“There is only one thing we say to Death. “Not today.””
Game of Thrones
SPOILER ALERT! THIS REVIEW CONTAINS SPOILERS FOR A GOLDEN CROWN.
A Golden Crown, sixth in the first season of Game of Thrones, was a frickin’ awesome episode, and I say that even without referring to the GoT wiki. So much happens that is punch-the-air satisfying, shock-and-awe inducing, or just plain badass, as three of the major storylines reach points of revelation or change. Of course, we’re left with cliffhangers for the next episode, but that’s just television for you.
At King’s Landing, Ned Stark, newly re-appointed to the post of Hand of the King, continues his investigation into Jon Arryn’s death; Tyrion requests an audience with his jailer, the mad Lysa Arryn; and Danaerys Targaryen’s status among the Dothraki continues to grow.
This episode actually feels more fantastical than usual, as we begin to delve deeper into the mysteries of Westeros. Actually, perhaps “fantastical” is the wrong word. “Otherworldly”, perhaps. From the thousand-foot drop into mist-wreathed forest below the Eyrie to the Dothraki’s primal, mysterious rites, there’s a feeling here that the world of Westeros is wider and more imaginative than anything we’ve seen before. It’s a place of double-edged riddles, of cells that open onto the skies, of dragon eggs and Wildlings, visually striking and thematically fascinating.

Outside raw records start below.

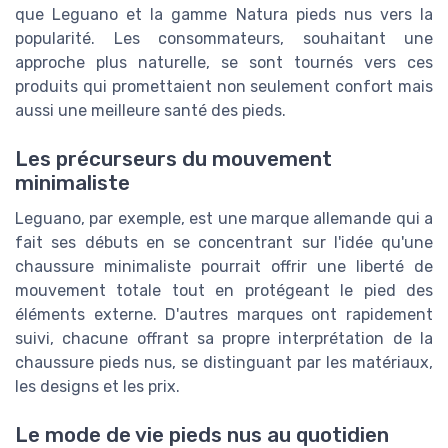
que Leguano et la gamme Natura pieds nus vers la
popularité. Les consommateurs, souhaitant une
approche plus naturelle, se sont tournés vers ces
produits qui promettaient non seulement confort mais
aussi une meilleure santé des pieds.
Les précurseurs du mouvement
minimaliste
Leguano, par exemple, est une marque allemande qui a
fait ses débuts en se concentrant sur l'idée qu'une
chaussure minimaliste pourrait offrir une liberté de
mouvement totale tout en protégeant le pied des
éléments externe. D'autres marques ont rapidement
suivi, chacune offrant sa propre interprétation de la
chaussure pieds nus, se distinguant par les matériaux,
les designs et les prix.
Le mode de vie pieds nus au quotidien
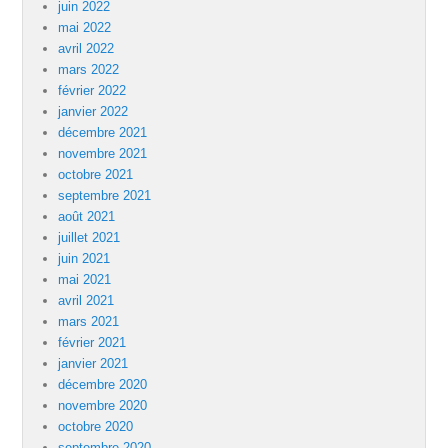
juin 2022
mai 2022
avril 2022
mars 2022
février 2022
janvier 2022
décembre 2021
novembre 2021
octobre 2021
septembre 2021
août 2021
juillet 2021
juin 2021
mai 2021
avril 2021
mars 2021
février 2021
janvier 2021
décembre 2020
novembre 2020
octobre 2020
septembre 2020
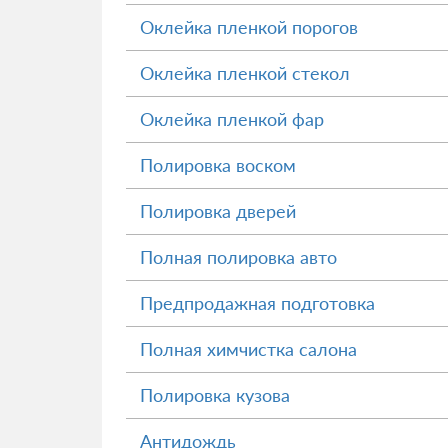
Оклейка пленкой порогов
Оклейка пленкой стекол
Оклейка пленкой фар
Полировка воском
Полировка дверей
Полная полировка авто
Предпродажная подготовка
Полная химчистка салона
Полировка кузова
Антидождь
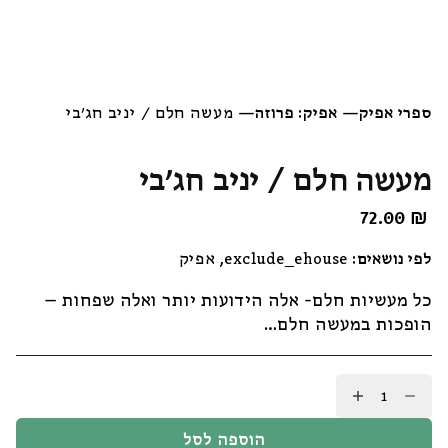
ספרי אפיק
—
אפיק: פרוזה
—
מעשה חלם / יניב חג׳בי
מעשה חלם / יניב חג׳בי
72.00
₪
לפי נושאים:
exclude_ehouse
,
אפיק
כל מעשיות חלם- אלה הידועות יותר ואלה שפחות –
הופכות במעשה חלם…
כמות
של
מעשה
הוספה לסל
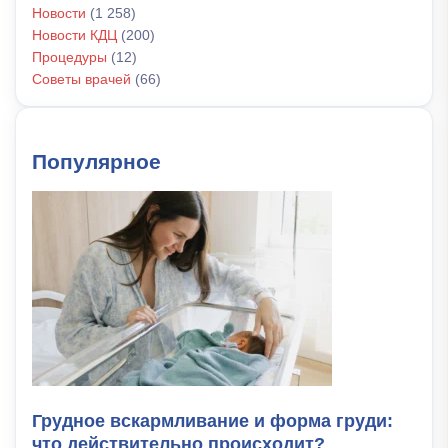
Новости
(1 258)
Новости КДЦ
(200)
Процедуры
(12)
Советы врачей
(66)
Популярное
Грудное вскармливание и форма груди:
что действительно происходит?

Fair warning, however: there’s a more-than-usually gory scene towards the end which had me with my eyes closed and ears blocked (a bit tricky knowing when to look up); that seemed a bit gratuitous, especially since I’m pretty sure it’s not actually possible to melt gold over a wood fire. And some of Ned’s conclusions were a bit, well, hasty: “Joffrey is not Robert’s son…this can only mean incest!” Just because we know he’s right does not mean he’s allowed to be stupid.
Compared to the number of logical gaffes you get in normal TV drama, however, A Golden Crown is practically exemplary. And terrifically exciting. Forget winter: war is coming to Westeros.